What to do: I'd like the listing below copied exactly, with the images left out.

Data excerpts START

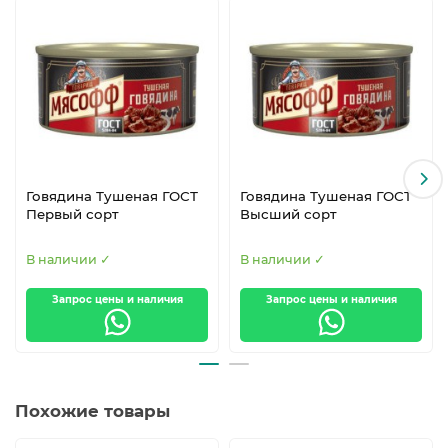
Говядина Тушеная ГОСТ
Говядина Тушеная ГОСТ
Первый сорт
Высший сорт
В наличии ✓
В наличии ✓
Запрос цены и наличия
Запрос цены и наличия
Похожие товары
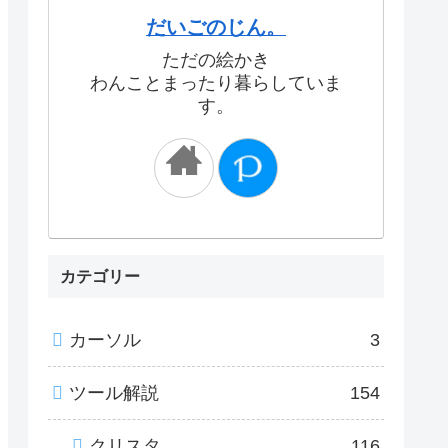
だいごのじん。
ただの絵かき
わんことまったり暮らしていま
す。
カテゴリー
カーソル
3
ツール解説
154
クリスタ
116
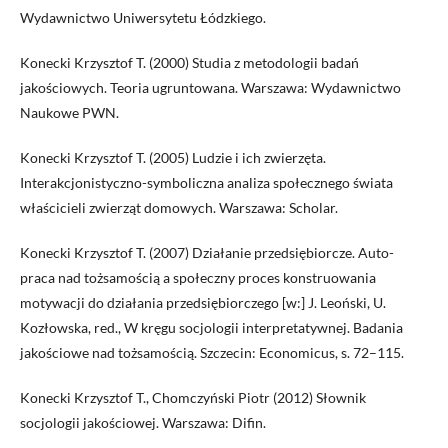
Wydawnictwo Uniwersytetu Łódzkiego.
Konecki Krzysztof T. (2000) Studia z metodologii badań
jakościowych. Teoria ugruntowana. Warszawa: Wydawnictwo
Naukowe PWN.
Konecki Krzysztof T. (2005) Ludzie i ich zwierzęta.
Interakcjonistyczno-symboliczna analiza społecznego świata
właścicieli zwierząt domowych. Warszawa: Scholar.
Konecki Krzysztof T. (2007) Działanie przedsiębiorcze. Auto-
praca nad tożsamością a społeczny proces konstruowania
motywacji do działania przedsiębiorczego [w:] J. Leoński, U.
Kozłowska, red., W kręgu socjologii interpretatywnej. Badania
jakościowe nad tożsamością. Szczecin: Economicus, s. 72–115.
Konecki Krzysztof T., Chomczyński Piotr (2012) Słownik
socjologii jakościowej. Warszawa: Difin.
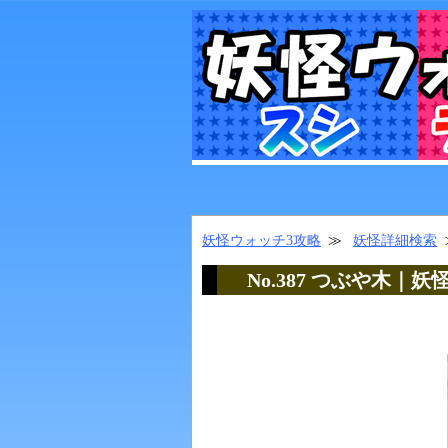
妖怪ウォッチ3攻略
妖怪詳細検索
No.387 つぶや木｜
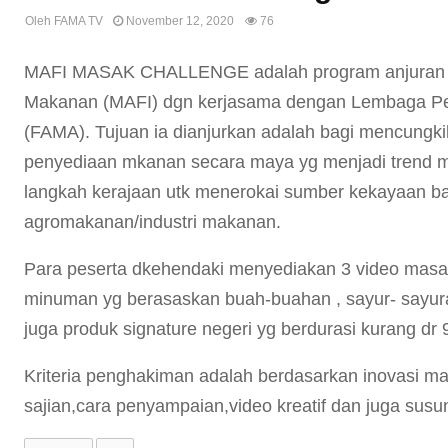
Oleh
FAMA TV
November 12, 2020
76
MAFI MASAK CHALLENGE adalah program anjuran Ke
Makanan (MAFI) dgn kerjasama dengan Lembaga Pe
(FAMA). Tujuan ia dianjurkan adalah bagi mencungk
penyediaan mkanan secara maya yg menjadi trend mas
langkah kerajaan utk menerokai sumber kekayaan bar
agromakanan/industri makanan.
Para peserta dkehendaki menyediakan 3 video masak 
minuman yg berasaskan buah-buahan , sayur- sayu
juga produk signature negeri yg berdurasi kurang dr 9
Kriteria penghakiman adalah berdasarkan inovasi 
sajian,cara penyampaian,video kreatif dan juga susun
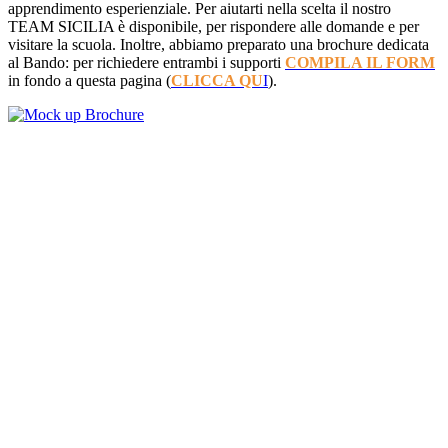
apprendimento esperienziale. Per aiutarti nella scelta il nostro
TEAM SICILIA è disponibile, per rispondere alle domande e per
visitare la scuola. Inoltre, abbiamo preparato una brochure dedicata
al Bando: per richiedere entrambi i supporti
COMPILA IL FORM
in fondo a questa pagina (
CLICCA QU
I
).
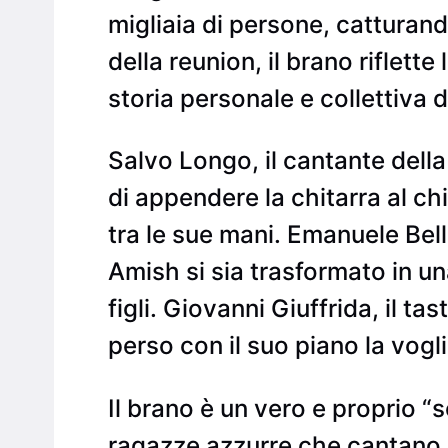
migliaia di persone, catturand
della reunion, il brano riflett
storia personale e collettiva 
Salvo Longo, il cantante dell
di appendere la chitarra al 
tra le sue mani. Emanuele Bell
Amish si sia trasformato in u
figli. Giovanni Giuffrida, il 
perso con il suo piano la vogli
Il brano è un vero e proprio “
ragazze azzurre che cantano i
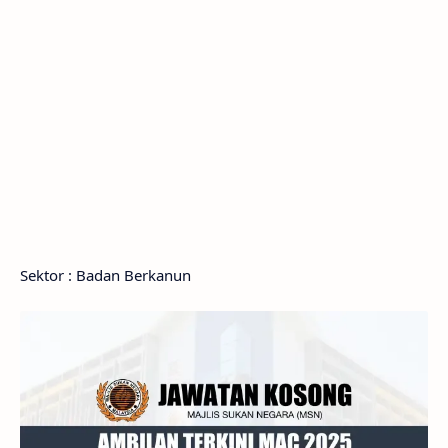
Sektor : Badan Berkanun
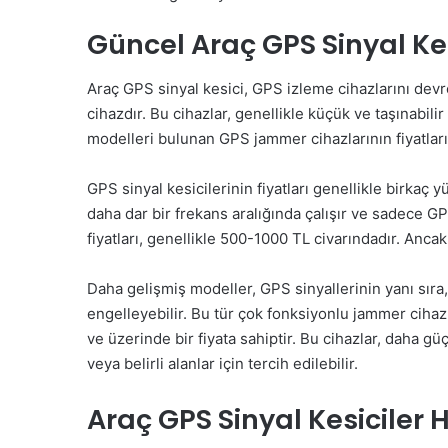
Güncel Araç GPS Sinyal Kes
Araç GPS sinyal kesici, GPS izleme cihazlarını devre
cihazdır. Bu cihazlar, genellikle küçük ve taşınabilir 
modelleri bulunan GPS jammer cihazlarının fiyatları,
GPS sinyal kesicilerinin fiyatları genellikle birkaç 
daha dar bir frekans aralığında çalışır ve sadece GP
fiyatları, genellikle 500-1000 TL civarındadır. Ancak,
Daha gelişmiş modeller, GPS sinyallerinin yanı sıra,
engelleyebilir. Bu tür çok fonksiyonlu jammer cihazl
ve üzerinde bir fiyata sahiptir. Bu cihazlar, daha g
veya belirli alanlar için tercih edilebilir.
Araç GPS Sinyal Kesiciler 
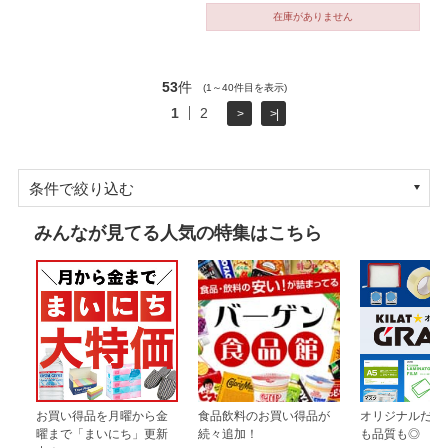
在庫がありません
53
件
(1～40件目を表示)
1
2
>
>|
条件で絞り込む
みんなが見てる人気の特集はこちら
お買い得品を月曜から金
食品飲料のお買い得品が
オリジナルだか
曜まで「まいにち」更新
続々追加！
も品質も◎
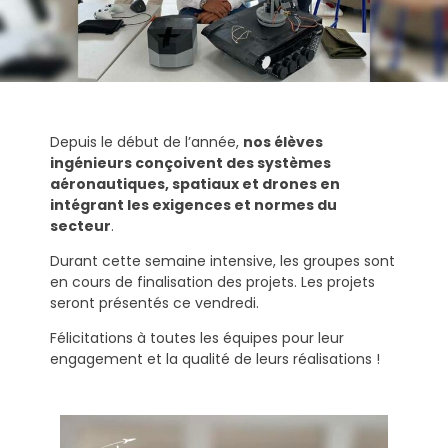
Depuis le début de l’année,
nos élèves
ingénieurs conçoivent des systèmes
aéronautiques, spatiaux et drones en
intégrant les exigences et normes du
secteur
.
Durant cette semaine intensive, les groupes sont
en cours de finalisation des projets. Les projets
seront présentés ce vendredi.
Félicitations à toutes les équipes pour leur
engagement et la qualité de leurs réalisations !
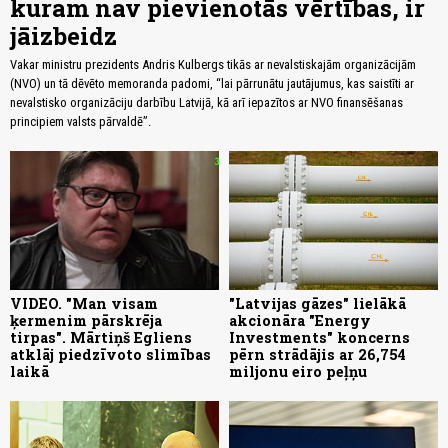
kuram nav pievienotās vērtības, ir
jāizbeidz
Vakar ministru prezidents Andris Kulbergs tikās ar nevalstiskajām organizācijām
(NVO) un tā dēvēto memoranda padomi, “lai pārrunātu jautājumus, kas saistīti ar
nevalstisko organizāciju darbību Latvijā, kā arī iepazītos ar NVO finansēšanas
principiem valsts pārvaldē”.
VIDEO. "Man visam
"Latvijas gāzes" lielākā
ķermenim pārskrēja
akcionāra "Energy
tirpas". Mārtiņš Egliens
Investments" koncerns
atklāj piedzīvoto slimības
pērn strādājis ar 26,754
laikā
miljonu eiro peļņu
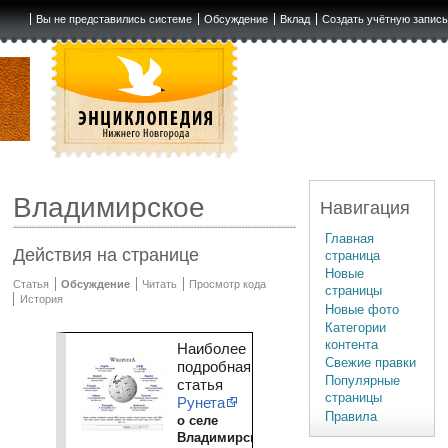
Вы не представились системе
Обсуждение
Вклад
Создать учётную запис
Владимирское
Навигация
Главная
Действия на странице
страница
Новые
Статья
Обсуждение
Читать
Просмотр кода
страницы
История
Новые фото
Категории
контента
Наиболее
Свежие правки
подробная
Популярные
статья
страницы
Рунета
Правила
о селе
Владимирском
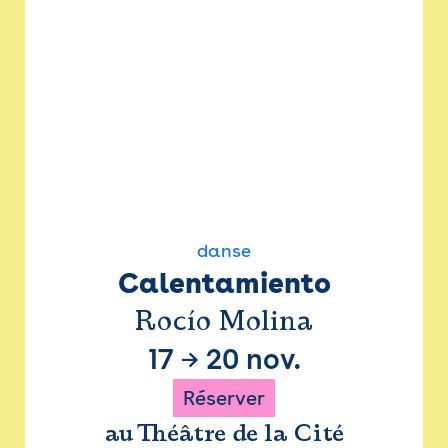
danse
Calentamiento
Rocío Molina
17
→
20 nov.
Réserver
au Théâtre de la Cité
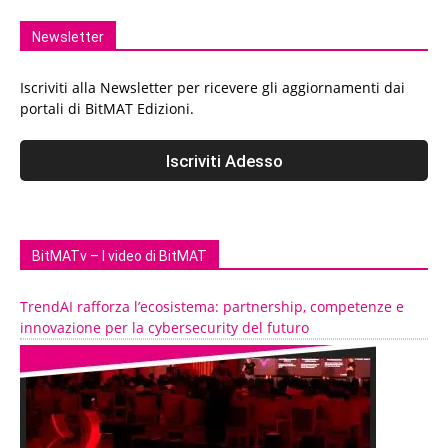
Newsletter
Iscriviti alla Newsletter per ricevere gli aggiornamenti dai
portali di BitMAT Edizioni.
BitMATv – I video di BitMAT
TrendAI rafforza l’ecosistema: partnership, competenze e
innovazione per la cybersecurity del futuro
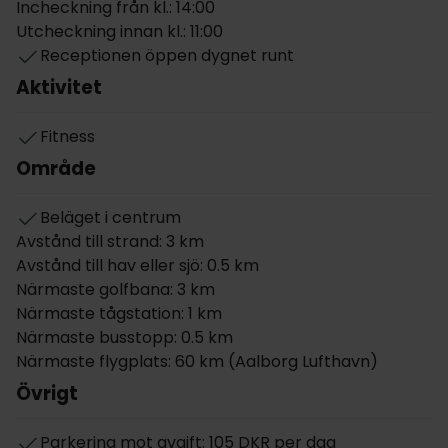
Incheckning från kl.: 14:00
bemannad reception dygnet runt.
Utcheckning innan kl.: 11:00
Receptionen öppen dygnet runt
Frukosten serveras i restaurang Panorama som
Aktivitet
ligger på sjätte våningen och är en upplevelse i sig
med den betagande panoramautsikten över
hamnen.
Fitness
Område
Hotellet har också en trevlig bar, John Bull, där ni kan
ta en drink, spela biljard och sitta på terrassen när
Beläget i centrum
vädret tillåter.
Avstånd till strand: 3 km
Hotel Jutlandia erbjuder dessutom gymfaciliteter av
Avstånd till hav eller sjö: 0.5 km
hög standard på Fitness Jutlandia. Alla övernattande
Närmaste golfbana: 3 km
gäster har gratis entré till gymmet. Vänligen vänd er
Närmaste tågstation: 1 km
till receptionen för tillträde.
Närmaste busstopp: 0.5 km
Närmaste flygplats: 60 km (Aalborg Lufthavn)
Parkering finns mot daglig avgift. WiFi är gratis på
Övrigt
hotellet.
Om rummen
Parkering mot avgift: 105 DKR per dag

Data excerpts END

Task output:
Говядина Тушеная ГОСТ
Говядина Тушеная ГОСТ
Первый сорт
Высший сорт
В наличии ✓
В наличии ✓
Запрос цены и наличия
Запрос цены и наличия
Похожие товары
だいごのじん。
ただの絵かき
わんことまったり暮らしていま
す。
カテゴリー
カーソル
3
ツール解説
154
クリスタ
116
Wydawnictwo Uniwersytetu Łódzkiego.
Konecki Krzysztof T. (2000) Studia z metodologii badań
jakościowych. Teoria ugruntowana. Warszawa: Wydawnictwo
Naukowe PWN.
Konecki Krzysztof T. (2005) Ludzie i ich zwierzęta.
Interakcjonistyczno-symboliczna analiza społecznego świata
właścicieli zwierząt domowych. Warszawa: Scholar.
Konecki Krzysztof T. (2007) Działanie przedsiębiorcze. Auto-
praca nad tożsamością a społeczny proces konstruowania
motywacji do działania przedsiębiorczego [w:] J. Leoński, U.
Kozłowska, red., W kręgu socjologii interpretatywnej. Badania
jakościowe nad tożsamością. Szczecin: Economicus, s. 72–115.
Konecki Krzysztof T., Chomczyński Piotr (2012) Słownik
socjologii jakościowej. Warszawa: Difin.
妖怪ウォッチ3攻略
妖怪詳細検索
No.387 つぶや木｜
Oleh
FAMA TV
November 12, 2020
76
MAFI MASAK CHALLENGE adalah program anjuran Ke
Makanan (MAFI) dgn kerjasama dengan Lembaga Pe
(FAMA). Tujuan ia dianjurkan adalah bagi mencungk
penyediaan mkanan secara maya yg menjadi trend mas
langkah kerajaan utk menerokai sumber kekayaan bar
agromakanan/industri makanan.
Para peserta dkehendaki menyediakan 3 video masak 
minuman yg berasaskan buah-buahan , sayur- sayu
juga produk signature negeri yg berdurasi kurang dr 9
Kriteria penghakiman adalah berdasarkan inovasi 
sajian,cara penyampaian,video kreatif dan juga susun
apprendimento esperienziale. Per aiutarti nella scelta il nostro
TEAM SICILIA è disponibile, per rispondere alle domande e per
visitare la scuola. Inoltre, abbiamo preparato una brochure dedicata
al Bando: per richiedere entrambi i supporti
COMPILA IL FORM
in fondo a questa pagina (
CLICCA QU
I
).
migliaia di persone, catturand
della reunion, il brano riflett
storia personale e collettiva 
Salvo Longo, il cantante dell
di appendere la chitarra al 
tra le sue mani. Emanuele Bell
Amish si sia trasformato in u
figli. Giovanni Giuffrida, il 
perso con il suo piano la vogli
Il brano è un vero e proprio “
ragazze azzurre che cantano i
Sektor : Badan Berkanun
Güncel Araç GPS Sinyal Kes
Araç GPS sinyal kesici, GPS izleme cihazlarını devre
cihazdır. Bu cihazlar, genellikle küçük ve taşınabilir 
modelleri bulunan GPS jammer cihazlarının fiyatları,
GPS sinyal kesicilerinin fiyatları genellikle birkaç 
daha dar bir frekans aralığında çalışır ve sadece GP
fiyatları, genellikle 500-1000 TL civarındadır. Ancak,
Daha gelişmiş modeller, GPS sinyallerinin yanı sıra,
engelleyebilir. Bu tür çok fonksiyonlu jammer cihazl
ve üzerinde bir fiyata sahiptir. Bu cihazlar, daha g
veya belirli alanlar için tercih edilebilir.
Araç GPS Sinyal Kesiciler 
在庫がありません
53
件
(1～40件目を表示)
1
2
>
>|
条件で絞り込む
みんなが見てる人気の特集はこちら
お買い得品を月曜から金
食品飲料のお買い得品が
オリジナルだか
曜まで「まいにち」更新
続々追加！
も品質も◎
Depuis le début de l’année,
nos élèves
ingénieurs conçoivent des systèmes
aéronautiques, spatiaux et drones en
intégrant les exigences et normes du
secteur
.
Durant cette semaine intensive, les groupes sont
en cours de finalisation des projets. Les projets
seront présentés ce vendredi.
Félicitations à toutes les équipes pour leur
engagement et la qualité de leurs réalisations !
kuram nav pievienotās vērtības, ir
jāizbeidz
Vakar ministru prezidents Andris Kulbergs tikās ar nevalstiskajām organizācijām
(NVO) un tā dēvēto memoranda padomi, “lai pārrunātu jautājumus, kas saistīti ar
nevalstisko organizāciju darbību Latvijā, kā arī iepazītos ar NVO finansēšanas
principiem valsts pārvaldē”.
VIDEO. "Man visam
"Latvijas gāzes" lielākā
ķermenim pārskrēja
akcionāra "Energy
tirpas". Mārtiņš Egliens
Investments" koncerns
atklāj piedzīvoto slimības
pērn strādājis ar 26,754
laikā
miljonu eiro peļņu
Вы не представились системе
Обсуждение
Вклад
Создать учётную запис
Владимирское
Навигация
Главная
Действия на странице
страница
Новые
Статья
Обсуждение
Читать
Просмотр кода
страницы
История
Новые фото
Категории
контента
Наиболее
Свежие правки
подробная
Популярные
статья
страницы
Рунета
Правила
о селе
Владимирском
danse
Calentamiento
Rocío Molina
17
→
20 nov.
Réserver
au Théâtre de la Cité
Newsletter
Iscriviti alla Newsletter per ricevere gli aggiornamenti dai
portali di BitMAT Edizioni.
BitMATv – I video di BitMAT
TrendAI rafforza l’ecosistema: partnership, competenze e
innovazione per la cybersecurity del futuro
Incheckning från kl.: 14:00
bemannad reception dygnet runt.
Utcheckning innan kl.: 11:00
Receptionen öppen dygnet runt
Frukosten serveras i restaurang Panorama som
Aktivitet
ligger på sjätte våningen och är en upplevelse i sig
med den betagande panoramautsikten över
hamnen.
Fitness
Område
Hotellet har också en trevlig bar, John Bull, där ni kan
ta en drink, spela biljard och sitta på terrassen när
Beläget i centrum
vädret tillåter.
Avstånd till strand: 3 km
Hotel Jutlandia erbjuder dessutom gymfaciliteter av
Avstånd till hav eller sjö: 0.5 km
hög standard på Fitness Jutlandia. Alla övernattande
Närmaste golfbana: 3 km
gäster har gratis entré till gymmet. Vänligen vänd er
Närmaste tågstation: 1 km
till receptionen för tillträde.
Närmaste busstopp: 0.5 km
Närmaste flygplats: 60 km (Aalborg Lufthavn)
Parkering finns mot daglig avgift. WiFi är gratis på
Övrigt
hotellet.
Om rummen
Parkering mot avgift: 105 DKR per dag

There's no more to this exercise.